A Antonio Durán
Truenos en el Estrecho, justo a la hora de levantarse. Y en el momento de salir, cada uno a su instituto, mi hija Hebe que me pregunta:
-Papá, ¿cómo está el tiempo? He oído truenos.
-Y yo. Pero solo hay nubes altas, de las que no dan lluvia. Creo que nos podemos arriesgar e irnos andando. Con paraguas, por si acaso.
Pero yo, a la salida, he olvidado el mío. Mi hija tiene su instituto a cuatro minutos de marcha, yo tengo el mío a veintidós. El segundo tiempo, los segundos once minutos, se han reducido a cinco. Porque le he echado una carrera a la tormenta. Y le he ganado. Por poco, eso sí.

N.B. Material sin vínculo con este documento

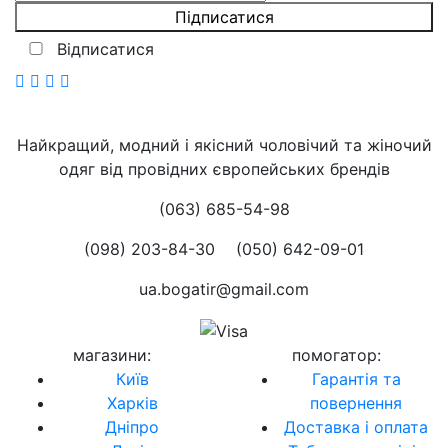
Відписатися
Найкращий, модний і якісний чоловічий та жіночий
одяг від провідних європейських брендів
(063) 685-54-98
(098) 203-84-30
(050) 642-09-01
ua.bogatir@gmail.com
магазини
:
помогатор
:
Київ
Гарантія та
Харків
повернення
Дніпро
Доставка і оплата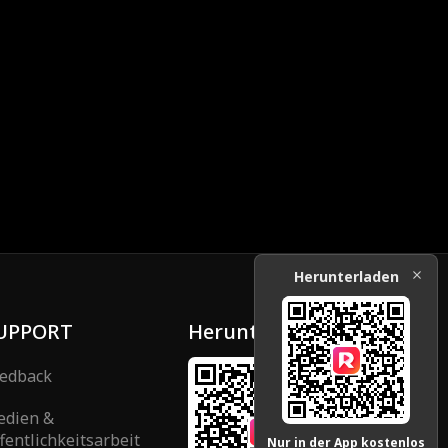
Herunterladen
UPPORT
Herunterladen
edback
edien &
fentlichkeitsarbeit
Nur in der App kostenlos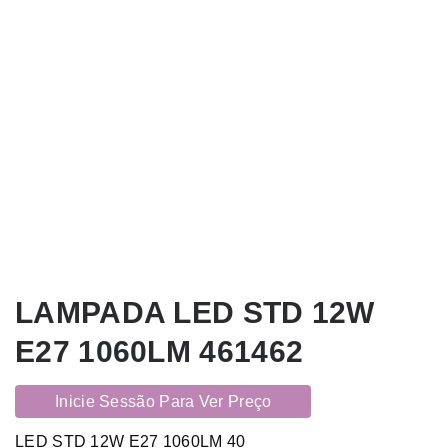
LAMPADA LED STD 12W
E27 1060LM 461462
Inicie Sessão Para Ver Preço
LED STD 12W E27 1060LM 40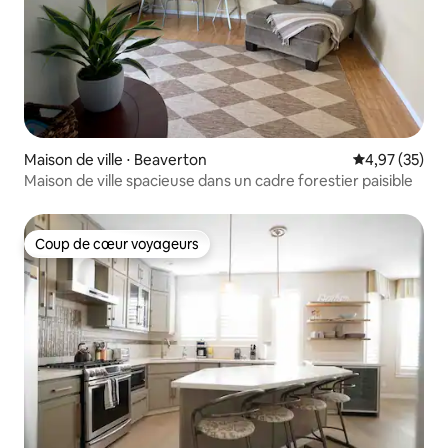
Maison de ville ⋅ Beaverton
Évaluation mo
4,97 (35)
Maison de ville spacieuse dans un cadre forestier paisible
Coup de cœur voyageurs
Coup de cœur voyageurs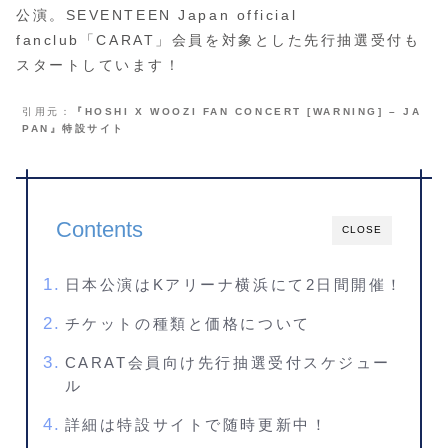
公演。SEVENTEEN Japan official
fanclub「CARAT」会員を対象とした先行抽選受付も
スタートしています！
引用元：
『HOSHI X WOOZI FAN CONCERT [WARNING] – JA
PAN』特設サイト
Contents
CLOSE
日本公演はKアリーナ横浜にて2日間開催！
チケットの種類と価格について
CARAT会員向け先行抽選受付スケジュー
ル
詳細は特設サイトで随時更新中！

Las clases, normales. Un gusto la de 2º de Bachillerato, un gallinero el Latín de 1º de Bachillerato, y algarabía de gorriones en un tejado la de 1º de ESO.
En el recreo –estaba de guardia- he visto un espectáculo magnífico, una exhibición de toques magistrales de balón, en un rincón a cubierto, entre el edificio principal y el Salón de Usos Múltiples. Cinco alumnos hacen un pentágono. Y se pasan el balón. Que intenta arrebatarles un jugador que se mueve libremente dentro del pentágono. Acojonante. Cómo tocan el balón estos chavales. En clase de Lengua no aprenden casi nada, pero en los partidos televisados aprenden un montón.
Luego he tenido mi hora de gracia, la MAY55 (mayor de 55 años): tengo que pasarla en el instituto. Pero no se me impone tiránica tarea. Así que, como no tenía nada que corregir, la he dedicado, tan ricamente, a la lectura del libro que ayer me regalé: ¿Por qué ser feliz cuando puedes ser normal?
¡Qué cabeza la mía! Había olvidado lo más interesante de la mañana: una conversación de dos minutos, entre timbre y timbre, con mi compañero Mario Ocaña. ¿Sobre qué? No sobre qué sino sobre quién: sobre el psiquiatra Juan Antonio Vallejo-Nájera.
Luego hemos almorzado macarrones. Pero esta… es otra historia.